O “Ciúme” dos Instrutores
O episódio teve origem na gala da noite anterior, onde Delgado protagonizou um momento emotivo ao abraçar o Instrutor Marques. Durante o primeiro treino da semana, o Instrutor Joaquim não deixou passar a oportunidade de testar o recruta com o humor seco que o caracteriza:
“O Filipe Delgado, pare lá de abanar os ombros! Ou anda a treinar para os abraços ao Instrutor Marques?”

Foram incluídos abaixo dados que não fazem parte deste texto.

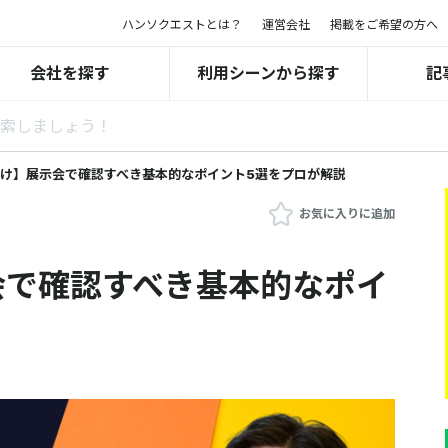
ハンソクエストとは？
運営会社
掲載をご希望の方へ
会社を探す
利用シーンから探す
記
け】展示会で確認すべき基本的なポイント5選をプロが解説
お気に入りに追加
会で確認すべき基本的なポイ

A questão, lançada perante o pelotão, quebrou a tensão matinal e arrancou gargalhadas aos restantes colegas. Joaquim foi mais longe, questionando, em tom de brincadeira, a exclusividade do afeto: “Ainda não percebi esta política, só o Instrutor Marques é que merece abraços!”.
Resposta à Altura
Demonstrando o jogo de cintura que o levou até à final, o cantor não se deixou intimidar. Entre sorrisos, Filipe Delgado reafirmou a sua disponibilidade para distribuir a cortesia a todo o corpo de instrutores: “Não, Instrutor Joaquim, eu já lhe disse que estava disponível para um abraço para si”.
A Humanidade por Trás da Farda
Este intercâmbio em Bucelas destaca uma faceta essencial do formato: a camaradagem. Embora a 1.ª Companhia seja conhecida pelos desafios físicos e psicológicos extremos, estes momentos de leveza humanizam a relação entre a hierarquia militar e os recrutas.
Filipe Delgado reafirma, assim, o seu favoritismo não só pelas capacidades físicas, mas pela capacidade de manter o moral da unidade elevado, mesmo sob a pressão constante da reta final do programa.